Tenersi stretto un lavoro può essere faticoso. Soprattutto per le donne che, quando scelgono di mettere al mondo un figlio, si trovano sempre più spesso costrette a rinunciare al loro impiego. Le lavoratrici continuano a rappresentare l’anello debole del mercato occupazionale italiano (insieme ai giovani), come testimoniato dagli importi più bassi percepiti rispetto ai loro colleghi uomini.
A fornire un quadro dettagliato è stato l’Istat che, durante un’audizione alla Camera, ha rilevato che il 30% delle donne italiane lascia il lavoro, dopo la gravidanza. E che il tasso di abbandono, tra le donne nate dopo il 1964, si attesta al 25%. Un tasso che è andato aumentando con l’acuirsi della crisi, passando dal 18,4% del 2005 al 22,3% del 2012. Ma c’è di più: nel 60% dei casi, le uscite delle lavoratrici-mamme dal mercato occupazionale si protraggono per almeno cinque anni, mentre quelle che riescono a non lasciare il lavoro devono affrontare difficoltà sempre più grandi (la conciliazione, per il 42,7% delle neomamme, risulta faticosa). Ancora: i percorsi lavorativi delle donne sono mediamente più “atipici” di quegli degli uomini, mentre cresce il part-time che, nel 1993, interessava solo il 21% delle lavoratrici e, nel 2014, ha coinvolto, invece, il 32,2% di loro.

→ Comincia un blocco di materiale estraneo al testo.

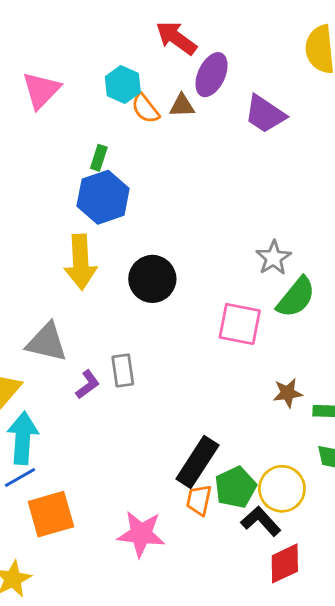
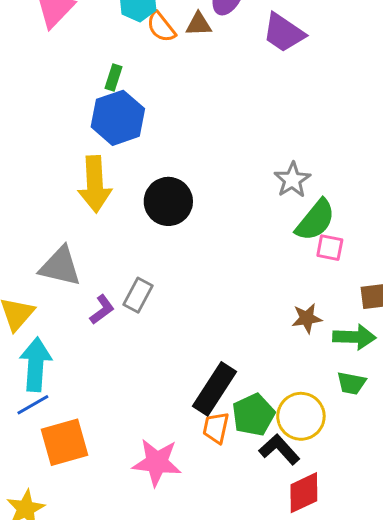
pink square: (240, 324) -> (330, 248), moved, size x0.6
gray rectangle: (123, 370) -> (138, 295), turned 36

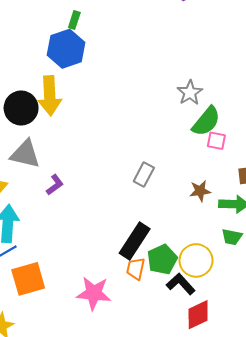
green rectangle: (114, 77) -> (74, 20), moved
black circle: (168, 201) -> (21, 108), moved
gray rectangle: (138, 295) -> (144, 175), moved

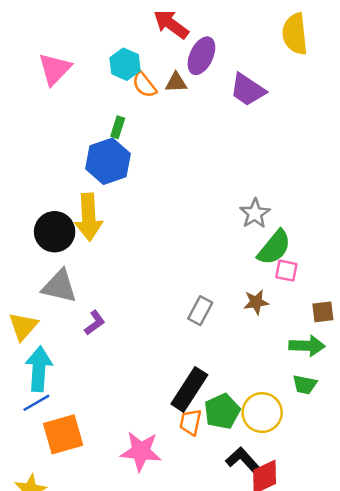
brown star: (200, 191) -> (256, 302), moved
black L-shape: (181, 284) -> (243, 460), moved

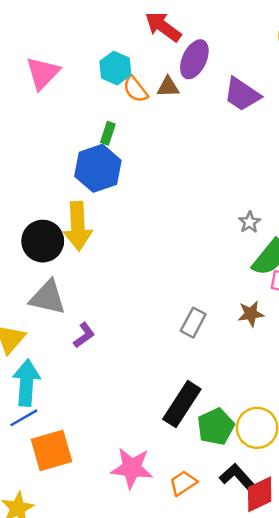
gray star: (255, 213) -> (250, 222), size x0.7
orange trapezoid: (191, 422) -> (183, 483), moved, turned 44

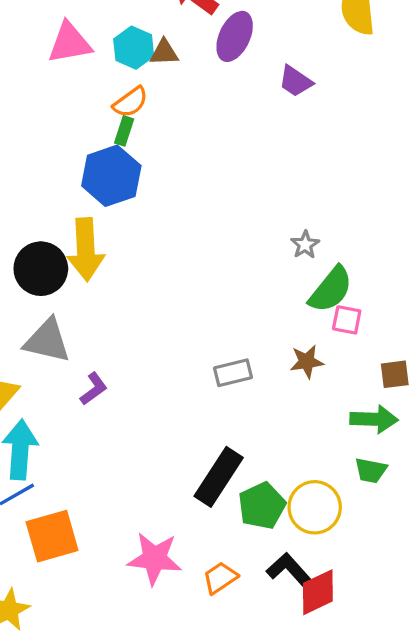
pink triangle: (43, 73) -> (70, 43), moved, turned 36
brown triangle: (168, 87) -> (164, 52), moved
orange semicircle: (135, 89) -> (131, 102), moved, turned -88
purple trapezoid: (242, 94) -> (295, 81), size x0.7
gray rectangle: (193, 323) -> (233, 373), turned 48

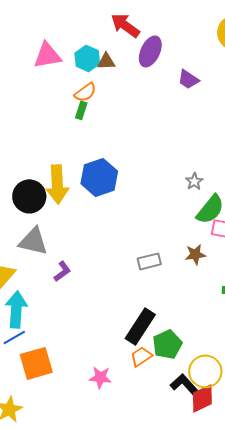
blue hexagon: (111, 176) -> (99, 177), moved
yellow circle: (315, 507) -> (205, 371), moved
pink star: (155, 559) -> (100, 377), size x0.7
orange trapezoid: (220, 578) -> (141, 356), moved

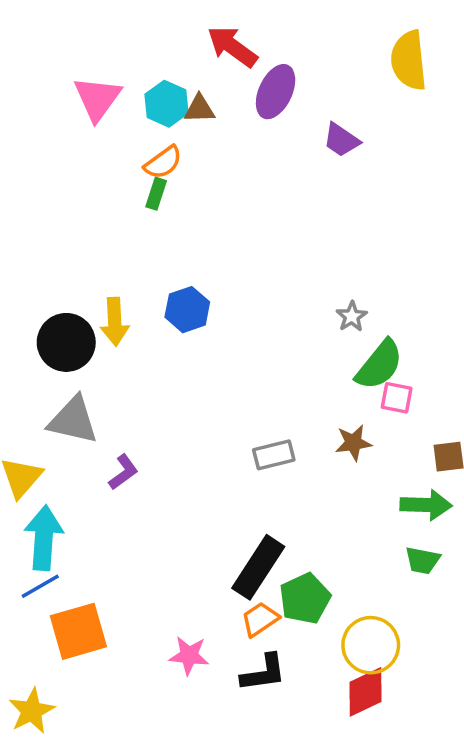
pink triangle: (47, 55) -> (97, 98), turned -44
blue hexagon: (99, 177) -> (187, 310), size x0.7
yellow arrow: (57, 184) -> (115, 322), size x0.7
black L-shape: (184, 384) -> (263, 673), moved, turned 124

Con conseguenze inevitabili sul fronte della retribuzione e della contribuzione che hanno determinato un abbassamento degli importi pensionistici. Nel dettaglio: secondo l’Istat, più del 52% delle donne italiane pensionate percepisce meno di mille euro al mese e il 15% va avanti con meno di 500 euro mensili. E i dati provvisori, relativi al 2014, forniti ieri dall’istituto nazionale di statistica non fanno che confermare il gap di genere: secondo la rilevazione, infatti, la pensione media di una donna si attesta sui 1.095 euro, mentre quella di un uomo sui 1.549 euro. Per non parlare del lavoro irregolare che, tra il 2010 e il 2012, ha interessato l’11,1% delle lavoratrici, contro l’8,9% dei lavoratori.
“L’Italia – ha fatto notare l’Istat – continua a essere un Paese caratterizzato da un’elevata asimmetria dei ruoli nella coppia (il 72% delle ore di lavoro di cura della coppia con figli sono svolte dalle donne), da una bassa offerta dei servizi per l’infanzia e da una crescente difficoltà di conciliazione, soprattutto per le neomadri (dal 38,6% del 2005 al 42,7% del 2012). I differenziali di genere nelle pensioni non verranno colmati fintanto che non saranno superate le disuguaglianze di genere nel mercato del lavoro, nell’organizzazione dei tempi di vita, e non sarà disponibile una rete adeguata di servizi sociali per l’infanzia”.